Re: [PATCH 00/22] add support for Clang LTO
From: Peter Zijlstra
Date: Tue Jun 30 2020 - 16:12:56 EST
On Tue, Jun 30, 2020 at 09:19:31PM +0200, Marco Elver wrote:
> I was asked for input on this, and after a few days digging through some
> history, thought I'd comment. Hope you don't mind.
Not at all, being the one that asked :-)
> First of all, I agree with the concerns, but not because of LTO.
>
> To set the stage better, and summarize the fundamental problem again:
> we're in the unfortunate situation that no compiler today has a way to
> _efficiently_ deal with C11's memory_order_consume
> [https://lwn.net/Articles/588300/]. If we did, we could just use that
> and be done with it. But, sadly, that doesn't seem possible right now --
> compilers just say consume==acquire.
I'm not convinced C11 memory_order_consume would actually work for us,
even if it would work. That is, given:
https://lore.kernel.org/lkml/20150520005510.GA23559@xxxxxxxxxxxxxxxxxx/
only pointers can have consume, but like I pointed out, we have code
that relies on dependent loads from integers.

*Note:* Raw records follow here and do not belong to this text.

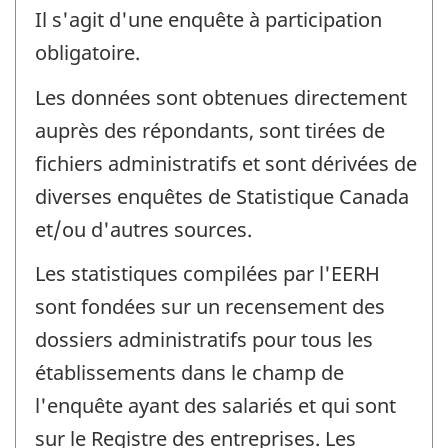
Il s'agit d'une enquête à participation
obligatoire.
Les données sont obtenues directement
auprès des répondants, sont tirées de
fichiers administratifs et sont dérivées de
diverses enquêtes de Statistique Canada
et/ou d'autres sources.
Les statistiques compilées par l'EERH
sont fondées sur un recensement des
dossiers administratifs pour tous les
établissements dans le champ de
l'enquête ayant des salariés et qui sont
sur le Registre des entreprises. Les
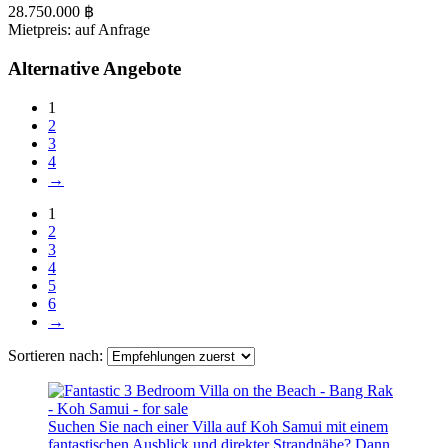
28.750.000 ฿
Mietpreis: auf Anfrage
Alternative Angebote
1
2
3
4
→
1
2
3
4
5
6
→
Sortieren nach:
Suchen Sie nach einer Villa auf Koh Samui mit einem
fantastischen Ausblick und direkter Strandnähe? Dann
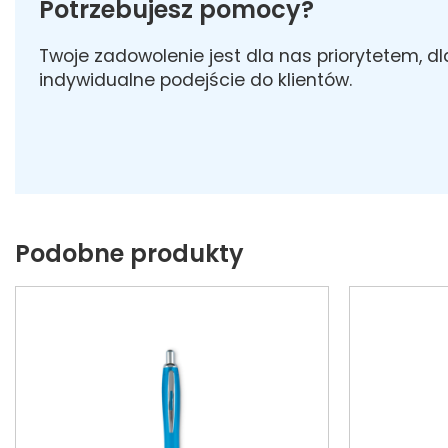
Potrzebujesz pomocy?
Twoje zadowolenie jest dla nas priorytetem, d
indywidualne podejście do klientów.
Podobne produkty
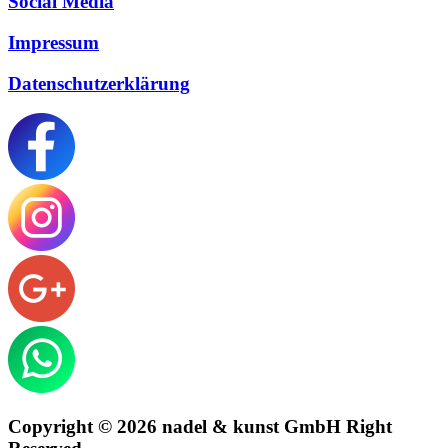
Social Media
Impressum
Datenschutzerklärung
Copyright © 2026 nadel & kunst GmbH Right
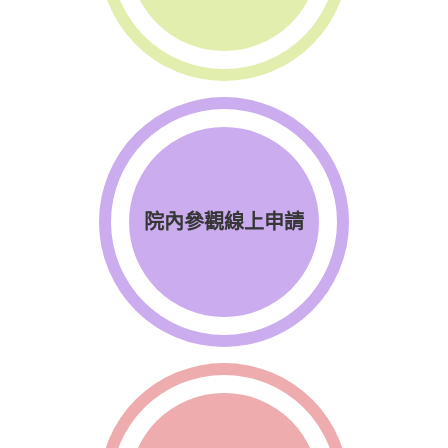
院內參觀線上申請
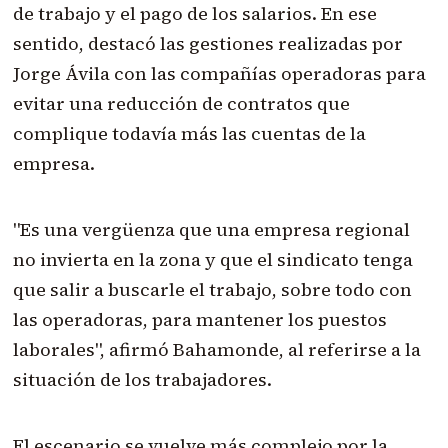
de trabajo y el pago de los salarios. En ese
sentido, destacó las gestiones realizadas por
Jorge Ávila con las compañías operadoras para
evitar una reducción de contratos que
complique todavía más las cuentas de la
empresa.
"Es una vergüenza que una empresa regional
no invierta en la zona y que el sindicato tenga
que salir a buscarle el trabajo, sobre todo con
las operadoras, para mantener los puestos
laborales", afirmó Bahamonde, al referirse a la
situación de los trabajadores.
El escenario se vuelve más complejo por la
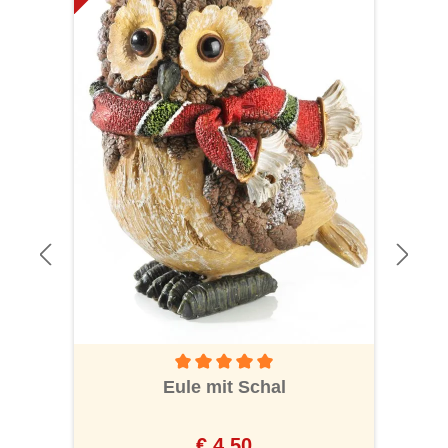
Durchschnittliche Bewertung von 5 von 5 S
Eule mit Schal
€ 4,50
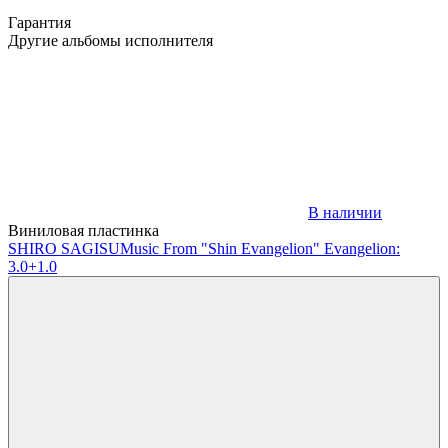
Гарантия
Другие альбомы исполнителя
В наличии
Виниловая пластинка
SHIRO SAGISU
Music From "Shin Evangelion" Evangelion:
3.0+1.0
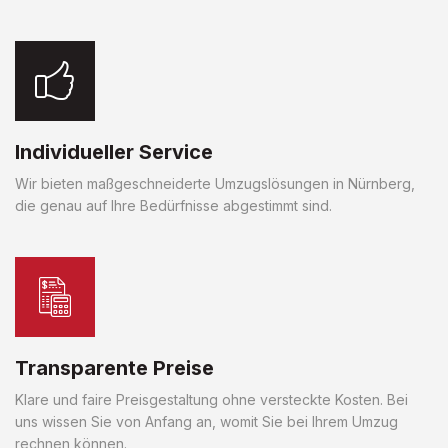
Individueller Service
Wir bieten maßgeschneiderte Umzugslösungen in Nürnberg,
die genau auf Ihre Bedürfnisse abgestimmt sind.
Transparente Preise
Klare und faire Preisgestaltung ohne versteckte Kosten. Bei
uns wissen Sie von Anfang an, womit Sie bei Ihrem Umzug
rechnen können.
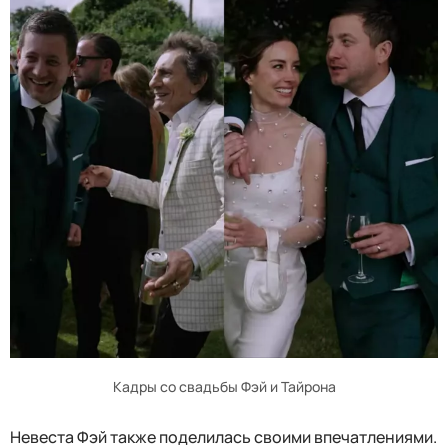
Кадры со свадьбы Фэй и Тайрона
Невеста Фэй также поделилась своими впечатлениями.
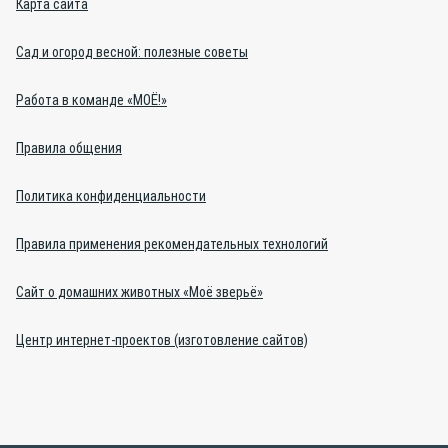
Карта сайта
Сад и огород весной: полезные советы
Работа в команде «МОЁ!»
Правила общения
Политика конфиденциальности
Правила применения рекомендательных технологий
Сайт о домашних животных «Моё зверьё»
Центр интернет-проектов (изготовление сайтов)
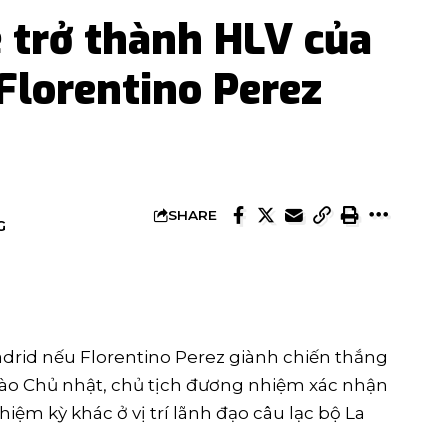
 trở thành HLV của
Florentino Perez
SHARE
G
Madrid nếu Florentino Perez giành chiến thắng
 vào Chủ nhật, chủ tịch đương nhiệm xác nhận
ệm kỳ khác ở vị trí lãnh đạo câu lạc bộ La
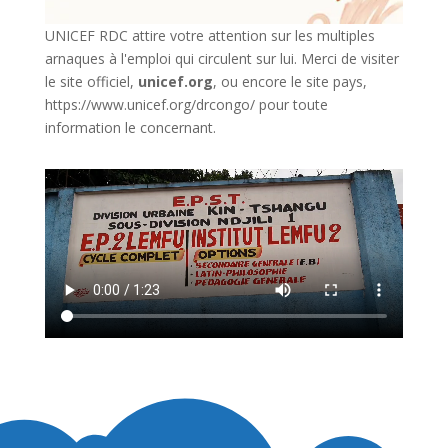
UNICEF RDC attire votre attention sur les multiples
arnaques à l'emploi qui circulent sur lui. Merci de visiter
le site officiel,
unicef.org
,
ou encore le site pays,
https://www.unicef.org/drcongo/
pour toute
information le concernant.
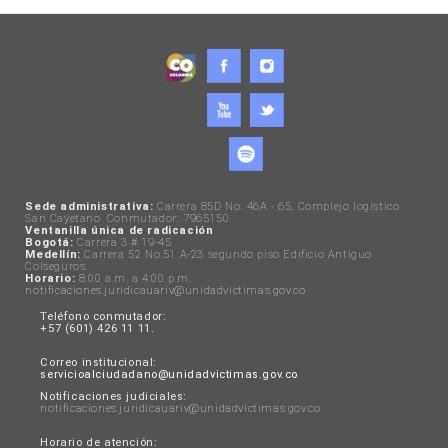
Sede administrativa:
Carrera 85D No. 46A - 65, Complejo logístico
San Cayetano. Conmutador: 7965150.
Ventanilla única de radicación
Bogotá:
Carrera 3 # 19-45.
Medellín:
Carrera 52 No.51 A-23 segundo piso Edificio Antiguo
Colseguros.
Horario:
8:00 a.m. a 4:00 p.m.
notificaciones.juridicauariv@unidadvictimas.gov.co
Teléfono conmutador:
+57 (601) 426 11 11.
Correo institucional:
servicioalciudadano@unidadvictimas.gov.co
Notificaciones judiciales:
notificaciones.juridicauariv@unidadvictimas.gov.co
Horario de atención:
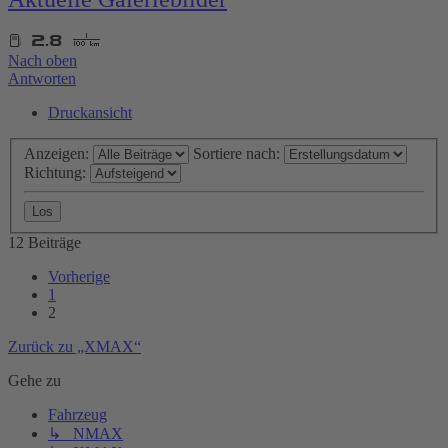
Nach oben
Antworten
Druckansicht
Anzeigen:
Sortiere nach:
Richtung:
12 Beiträge
Vorherige
1
2
Zurück zu „XMAX“
Gehe zu
Fahrzeug
↳ NMAX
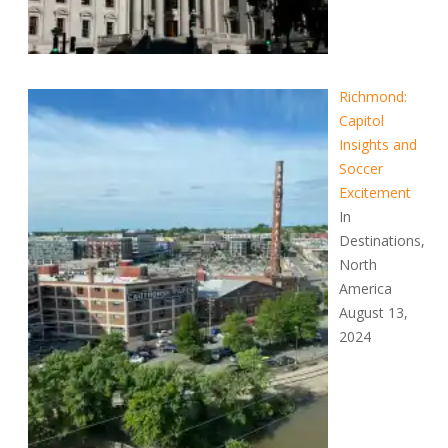
Richmond:
Capitol
Insights and
Soccer
Excitement
In
Destinations,
North
America
August 13,
2024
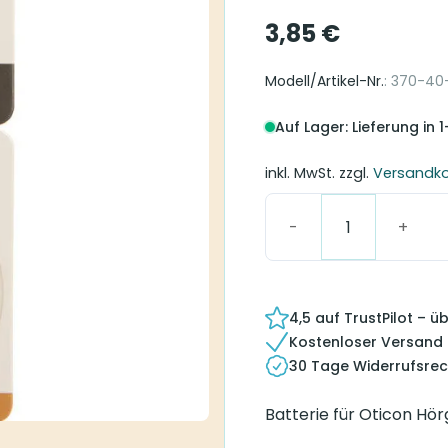
3,85
€
Modell/Artikel-Nr.
: 370-40
Auf Lager: Lieferung in 
inkl. MwSt.
zzgl.
Versandk
Oticon 312 Hörgeräteb
4,5 auf TrustPilot – 
Kostenloser Versand
30 Tage Widerrufsrec
Batterie für Oticon Hö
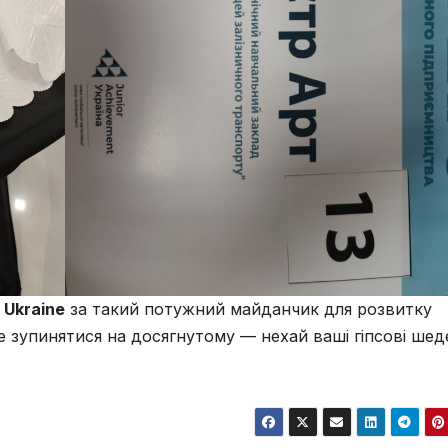
 Ukraine
за такий потужний майданчик для розвитку
е зупинятися на досягнутому — нехай ваші гіпсові ше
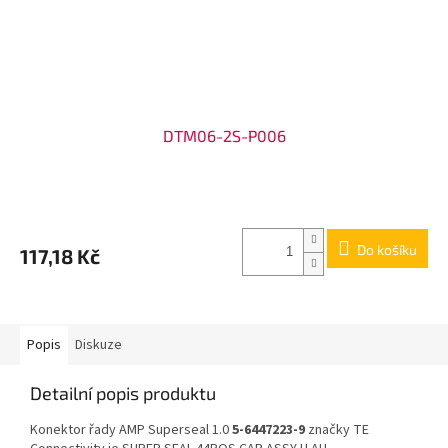
DTM06-2S-P006
Do košíku
117,18 Kč
Popis
Diskuze
Detailní popis produktu
Konektor řady AMP Superseal 1.0
5-6447223-9
značky TE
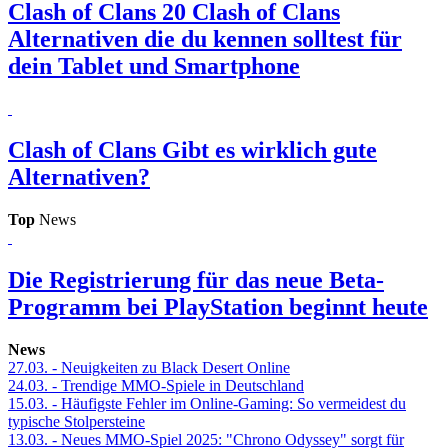
Clash of Clans
20 Clash of Clans
Alternativen die du kennen solltest für
dein Tablet und Smartphone
Clash of Clans
Gibt es wirklich gute
Alternativen?
Top
News
Die Registrierung für das neue Beta-
Programm bei PlayStation beginnt heute
News
27.03.
- Neuigkeiten zu Black Desert Online
24.03.
- Trendige MMO-Spiele in Deutschland
15.03.
- Häufigste Fehler im Online-Gaming: So vermeidest du
typische Stolpersteine
13.03.
- Neues MMO-Spiel 2025: "Chrono Odyssey" sorgt für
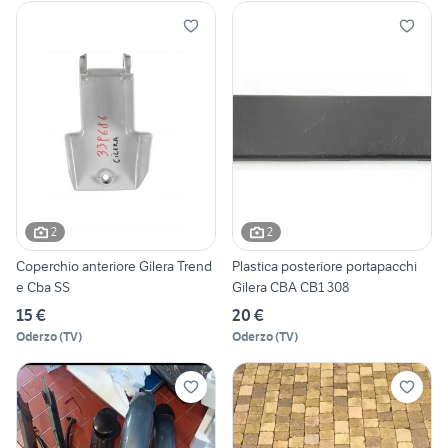
2
2
Coperchio anteriore Gilera Trend
Plastica posteriore portapacchi
e Cba SS
Gilera CBA CB1 308
15 €
20 €
Oderzo
(
TV
)
Oderzo
(
TV
)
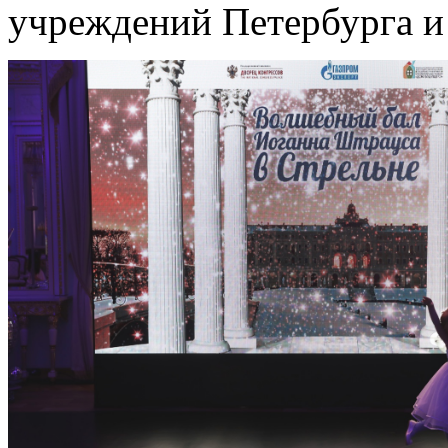
учреждений Петербурга и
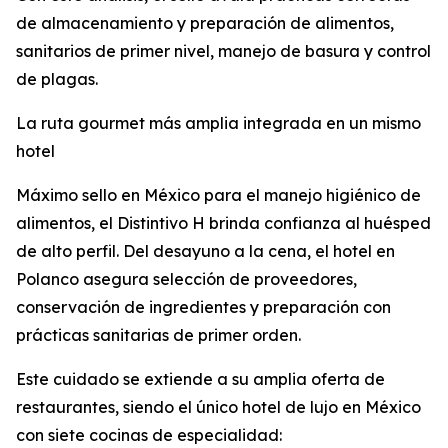
de almacenamiento y preparación de alimentos,
sanitarios de primer nivel, manejo de basura y control
de plagas.
La ruta gourmet más amplia integrada en un mismo
hotel
Máximo sello en México para el manejo higiénico de
alimentos, el Distintivo H brinda confianza al huésped
de alto perfil. Del desayuno a la cena, el hotel en
Polanco asegura selección de proveedores,
conservación de ingredientes y preparación con
prácticas sanitarias de primer orden.
Este cuidado se extiende a su amplia oferta de
restaurantes, siendo el único hotel de lujo en México
con siete cocinas de especialidad:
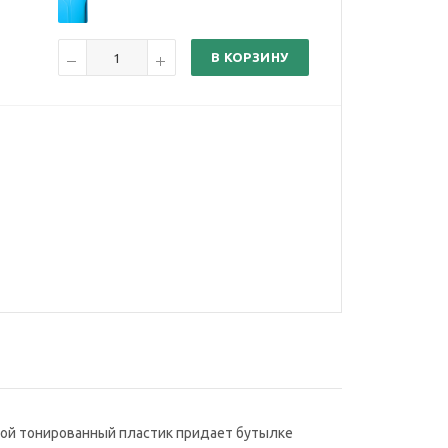
В КОРЗИНУ
ной тонированный пластик придает бутылке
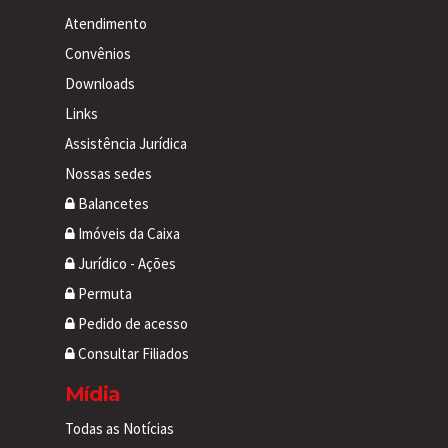
Atendimento
Convênios
Downloads
Links
Assistência Jurídica
Nossas sedes
Balancetes
Imóveis da Caixa
Jurídico - Ações
Permuta
Pedido de acesso
Consultar Filiados
Mídia
Todas as Notícias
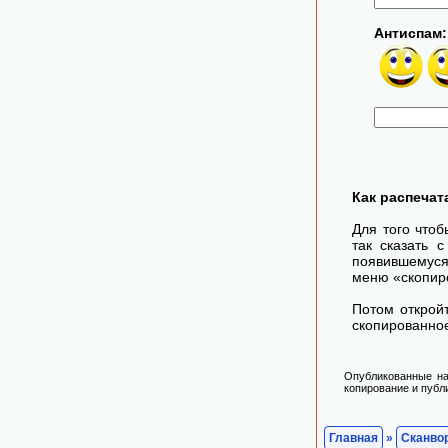
Антиспам:
Как распечат
Для того чтоб
так сказать 
появившемуся
меню «скопир
Потом открой
скопированное
Опубликованные на
копирование и публ
Главная
»
Сканво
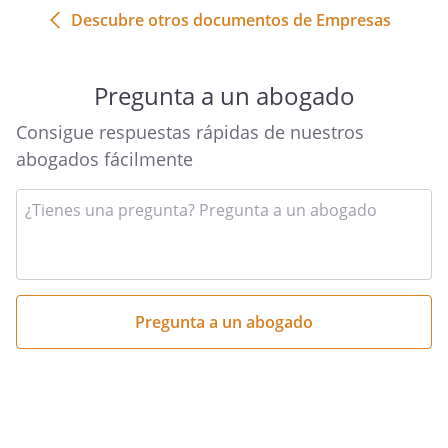
Descubre otros documentos de Empresas
Pregunta a un abogado
Consigue respuestas rápidas de nuestros
abogados fácilmente
Introduce
tu
pregunta
aquí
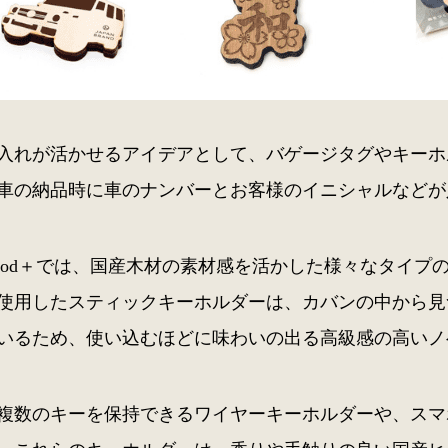
入れが活かせるアイデアとして、バゲージタグやキーホ
車の納品時に車のナンバーとお客様のイニシャルなどが
ood＋では、国産木材の素材感を活かした様々なタイプ
使用したスティックキーホルダーは、カバンの中から見
いるため、使い込むほどに味わいの出る高級感の高いノ
複数のキーを保持できるワイヤーキーホルダーや、スマ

> Will suggests doing the same in the
> kernel: https://lkml.kernel.org/r/20200630173734.14057-19-will@xxxxxxxxxx
PowerPC would need a similar thing, it too will not preserve causality
for control dependecies.
> What we're most worried about right now is the existence of compiler
> transformations that could break data dependencies by e.g. turning them
> into control dependencies.
Correct.
> If this is a real worry, I don't think LTO is the magical feature that
> will uncover those optimizations. If these compiler transformations are
> real, they also exist in a normal build!
Agreed, _however_ with the caveat that LTO could make them more common.
After all, with whole program analysis, the compiler might be able to
more easily determine that our pointer @ptr is only ever assigned the
values of &A, &B or &C, while without that visibility it would not be
able to determine this.
Once it knows @ptr has a limited number of determined values, the
conversion into control dependencies becomes much more likely.
> And if we are worried about them, we need to stop relying on dependent
> load ordering across the board; or switch to -O0 for everything.
> Clearly, we don't want either.
Agreed.
> Why do we think LTO is special?
As argued above, whole-program analysis would make it more likely. But I
agree the fundamental problem exists independent from LTO.
> But as far as we can tell, there is no evidence of the dreaded "data
> dependency to control dependency" conversion with LTO that isn't there
> in non-LTO builds, if it's even there at all. Has the data to control
> dependency conversion been encountered in the wild? If not, is the
> resulting reaction an overreaction? If so, we need to be careful blaming
> LTO for something that it isn't even guilty of.
It is mostly paranoia; in a large part driven by the fact that even if
such a conversion were to be done, it could go a very long time without
actually causing problems, and longer still for such problems to be
traced back to such an 'optimization'.
That is, the collective hurt from debugging too many ordering issues.
> So, we are probably better off untangling LTO from the story:
>
> 1. LTO or no LTO does not matter. The LTO series should not get tangled
> up with memory model issues.
>
> 2. The memory model question and problems need to be answered and
> addressed separately.
>
> Thoughts?
How hard would it be to creates something that analyzes a build and
looks for all 'dependent load -> control dependency' transformations
headed by a volatile (and/or from asm) load and issues a warning for
them?
This would give us an indication of how valuable this transformation is
for the kernel. I'm hoping/expecting it's vanishingly rare, but what do
I know.